Los pitagóricos estudiaron el problema de la teselación, o el cubrimiento total de una superficie con polígonos sin dejar resquicios, y encontraron cuatro soluciones: una superficie se puede embaldosar con triángulos, rectángulos, rombos y hexágonos. Los sufíes, la secta culta del islam, conocían los trabajos del griego y sus arquitectos llenaron una ciudad española con vertiginosas y soberbias soluciones del problema, Granada. Los calados, los mosaicos, los taraceados y los arabescos de la Alhambra son un homenaje cifrado del islam a Pitágoras. Veinticinco siglos después, Maurits Cornelis Escher visitó la ciudad, descubrió la teselación y la aplicó en la construcción de esas perspectivas hechizadas, uno de los juguetes más apasionantes de la pintura moderna.
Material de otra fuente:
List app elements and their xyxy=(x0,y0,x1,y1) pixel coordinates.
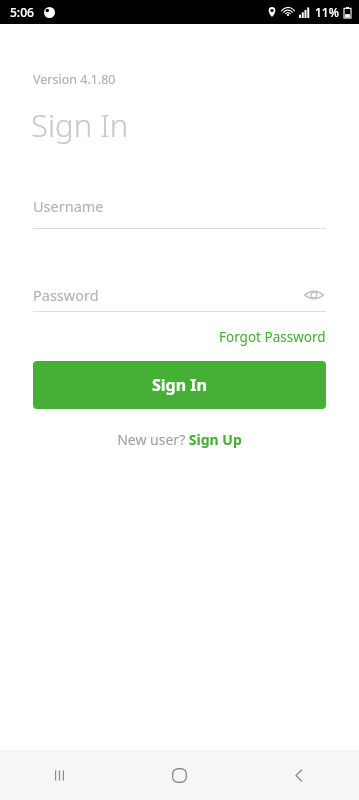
button[interactable]: Home xyxy=(119,750,239,800)
staticText: Forgot Password xyxy=(219,328,326,346)
staticText: Username xyxy=(33,196,104,216)
staticText: 5:06 xyxy=(10,4,34,20)
staticText: Version 4.1.80 xyxy=(33,71,116,88)
staticText: Sign In xyxy=(31,104,129,146)
button[interactable]: New user? Sign Up xyxy=(117,430,242,449)
button[interactable]: Back xyxy=(239,750,359,800)
button[interactable]: Username xyxy=(33,196,326,229)
button[interactable]: Sign In xyxy=(33,361,326,409)
staticText: Sign In xyxy=(152,374,207,396)
button[interactable]: Recent apps xyxy=(0,750,119,800)
button[interactable]: Forgot Password xyxy=(219,328,326,346)
button[interactable]: Show password xyxy=(302,283,326,307)
staticText: New user? Sign Up xyxy=(117,430,242,449)
staticText: 11% xyxy=(315,4,339,20)
button[interactable]: Password xyxy=(33,283,326,307)
staticText: Password xyxy=(33,285,302,305)
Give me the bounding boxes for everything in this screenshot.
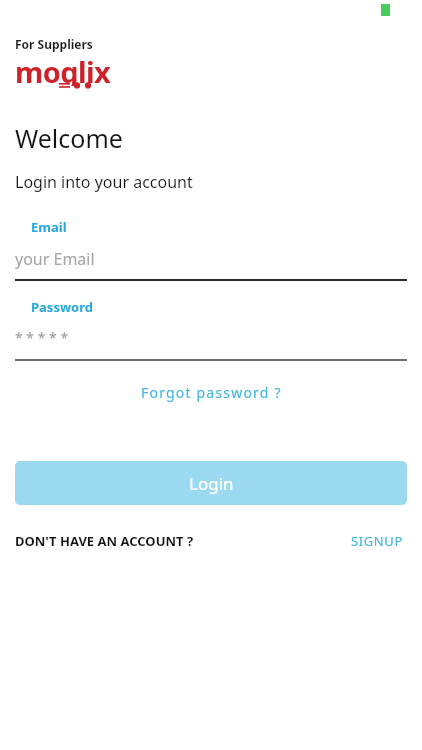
- staticText: Email: [31, 218, 67, 236]
- staticText: Welcome: [15, 121, 123, 155]
- button[interactable]: your Email: [15, 248, 407, 270]
- button[interactable]: Forgot password ?: [133, 379, 290, 406]
- staticText: Password: [31, 298, 93, 316]
- staticText: Login into your account: [15, 171, 193, 193]
- button[interactable]: * * * * *: [15, 328, 407, 347]
- button[interactable]: Login: [15, 461, 407, 505]
- staticText: your Email: [15, 248, 95, 270]
- button[interactable]: SIGNUP: [347, 528, 407, 554]
- other: moglix logo: [15, 55, 115, 89]
- staticText: DON'T HAVE AN ACCOUNT ?: [15, 532, 194, 550]
- staticText: Login: [189, 472, 234, 495]
- staticText: For Suppliers: [15, 36, 93, 52]
- staticText: moglix: [15, 52, 111, 86]
- staticText: * * * * *: [15, 328, 69, 347]
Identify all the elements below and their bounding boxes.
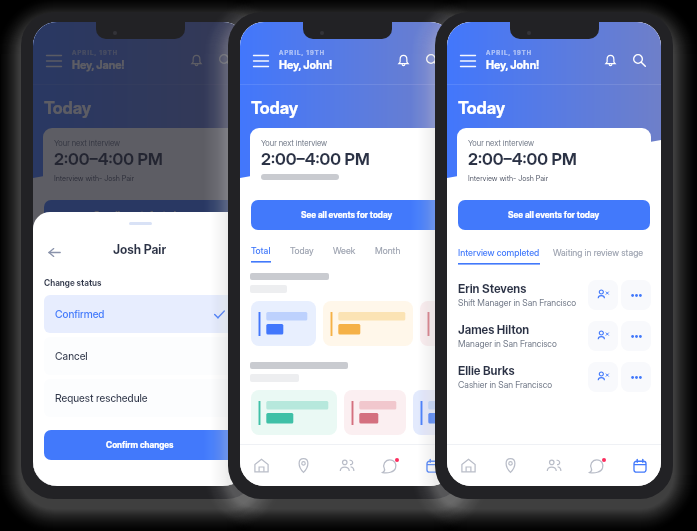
button[interactable]: People: [325, 445, 368, 486]
staticText: Request reschedule: [55, 392, 148, 405]
button[interactable]: [420, 301, 454, 346]
button[interactable]: See all events for today: [458, 200, 650, 230]
button[interactable]: Ellie Burks: [447, 356, 661, 397]
staticText: Confirm changes: [106, 440, 174, 450]
button[interactable]: Search: [215, 50, 235, 70]
button[interactable]: [323, 301, 413, 346]
button[interactable]: Messages: [368, 445, 411, 486]
staticText: Total: [251, 245, 271, 256]
button[interactable]: Back: [44, 242, 64, 262]
staticText: Change status: [44, 278, 102, 288]
button[interactable]: James Hilton: [447, 315, 661, 356]
staticText: Confirmed: [55, 308, 105, 321]
staticText: Hey, Jane!: [72, 58, 125, 72]
button[interactable]: Erin Stevens: [447, 274, 661, 315]
staticText: Interview with- Josh Pair: [468, 174, 549, 183]
button[interactable]: Remove person: [588, 321, 618, 351]
button[interactable]: Menu: [44, 50, 64, 70]
button[interactable]: Waiting in review stage: [553, 247, 644, 258]
staticText: Today: [251, 98, 299, 119]
staticText: Today: [44, 98, 92, 119]
button[interactable]: [344, 390, 406, 435]
button[interactable]: Notifications: [600, 50, 620, 70]
staticText: Interview completed: [458, 247, 540, 258]
button[interactable]: [251, 301, 316, 346]
button[interactable]: Home: [447, 445, 489, 486]
staticText: Waiting in review stage: [553, 247, 644, 258]
staticText: Interview with- Josh Pair: [54, 174, 135, 183]
button[interactable]: Total: [251, 245, 271, 256]
button[interactable]: More options: [621, 321, 651, 351]
staticText: Hey, John!: [279, 58, 332, 72]
button[interactable]: Month: [375, 245, 401, 256]
staticText: Today: [458, 98, 506, 119]
staticText: Josh Pair: [113, 242, 167, 257]
button[interactable]: See all events for today: [44, 200, 236, 230]
button[interactable]: [413, 390, 454, 435]
staticText: Manager in San Francisco: [458, 338, 557, 349]
button[interactable]: More options: [621, 362, 651, 392]
button[interactable]: Remove person: [588, 280, 618, 310]
staticText: Cashier in San Francisco: [458, 379, 553, 390]
button[interactable]: People: [532, 445, 575, 486]
staticText: Cancel: [55, 350, 88, 363]
button[interactable]: Request reschedule: [44, 379, 236, 417]
button[interactable]: Interview completed: [458, 247, 540, 258]
staticText: See all events for today: [94, 210, 186, 220]
button[interactable]: Calendar: [411, 445, 454, 486]
staticText: Today: [290, 245, 314, 256]
staticText: APRIL, 19TH: [72, 49, 119, 56]
staticText: Your next interview: [261, 138, 328, 148]
button[interactable]: Confirmed: [44, 295, 236, 333]
staticText: APRIL, 19TH: [279, 49, 326, 56]
button[interactable]: Notifications: [393, 50, 413, 70]
staticText: APRIL, 19TH: [486, 49, 533, 56]
button[interactable]: Places: [489, 445, 532, 486]
button[interactable]: Menu: [458, 50, 478, 70]
button[interactable]: See all events for today: [251, 200, 443, 230]
button[interactable]: Confirm changes: [44, 430, 236, 460]
button[interactable]: Menu: [251, 50, 271, 70]
staticText: Ellie Burks: [458, 364, 515, 378]
button[interactable]: [251, 390, 337, 435]
staticText: Your next interview: [54, 138, 121, 148]
button[interactable]: Search: [422, 50, 442, 70]
staticText: Erin Stevens: [458, 282, 527, 296]
staticText: See all events for today: [301, 210, 393, 220]
staticText: 2:00–4:00 PM: [54, 149, 163, 169]
staticText: Week: [333, 245, 356, 256]
button[interactable]: Messages: [575, 445, 618, 486]
staticText: James Hilton: [458, 323, 530, 337]
button[interactable]: Home: [240, 445, 282, 486]
staticText: Hey, John!: [486, 58, 539, 72]
button[interactable]: Remove person: [588, 362, 618, 392]
button[interactable]: Notifications: [186, 50, 206, 70]
button[interactable]: Week: [333, 245, 356, 256]
button[interactable]: Search: [629, 50, 649, 70]
button[interactable]: Calendar: [618, 445, 661, 486]
staticText: See all events for today: [508, 210, 600, 220]
button[interactable]: Today: [290, 245, 314, 256]
staticText: Shift Manager in San Francisco: [458, 297, 577, 308]
staticText: Month: [375, 245, 401, 256]
button[interactable]: Cancel: [44, 337, 236, 375]
staticText: 2:00–4:00 PM: [261, 149, 370, 169]
staticText: 2:00–4:00 PM: [468, 149, 577, 169]
button[interactable]: More options: [621, 280, 651, 310]
staticText: Your next interview: [468, 138, 535, 148]
button[interactable]: Places: [282, 445, 325, 486]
Todos nos enamoramos de objetos bellos. Pitágoras se enamoró de la belleza. Después de varios inviernos dedicados al estudio de los mejores himnos, de los edificios, esculturas, jarrones y cuadros más perfectos y de los muchachos más inquietantes, descubrió que el secreto estribaba en que todos guardaban proporciones exactas, sencillas, y que las más poderosas eran las “áureas” (un tercio, aproximadamente). Después creyó que el número también regía otras esferas: la amistad era una igualdad armónica; la salud era un equilibrio de elementos; la virtud era una armonía fundada sobre el número; un cuadrado simbolizaba la justicia. Allí donde nosotros vemos simplemente un buen resultado estético, un fallo justo o un cuerpo sano, Pitágoras veía una danza sincrónica de cifras. Entonces escribió (o dictó): «La esencia de todas las cosas es el número».
Cosa, número e idea
Cuando Platón leyó la sentencia pitagórica en la compilación de Filolao, sintió el estremecimiento de la revelación, la inminencia del advenimiento de la verdad última. Era un descubrimiento hermoso, profundo y ligeramente inexacto, pero la capacidad de abstracción y de síntesis que revelaba le inspiró el hallazgo de una esencia más profunda y universal que el número, la idea. Sí, detrás de todas las cosas estaba el número, pero detrás del número estaba el arquetipo primigenio, la idea. Así nació la escuela más vigorosa y fecunda de la filosofía, el idealismo.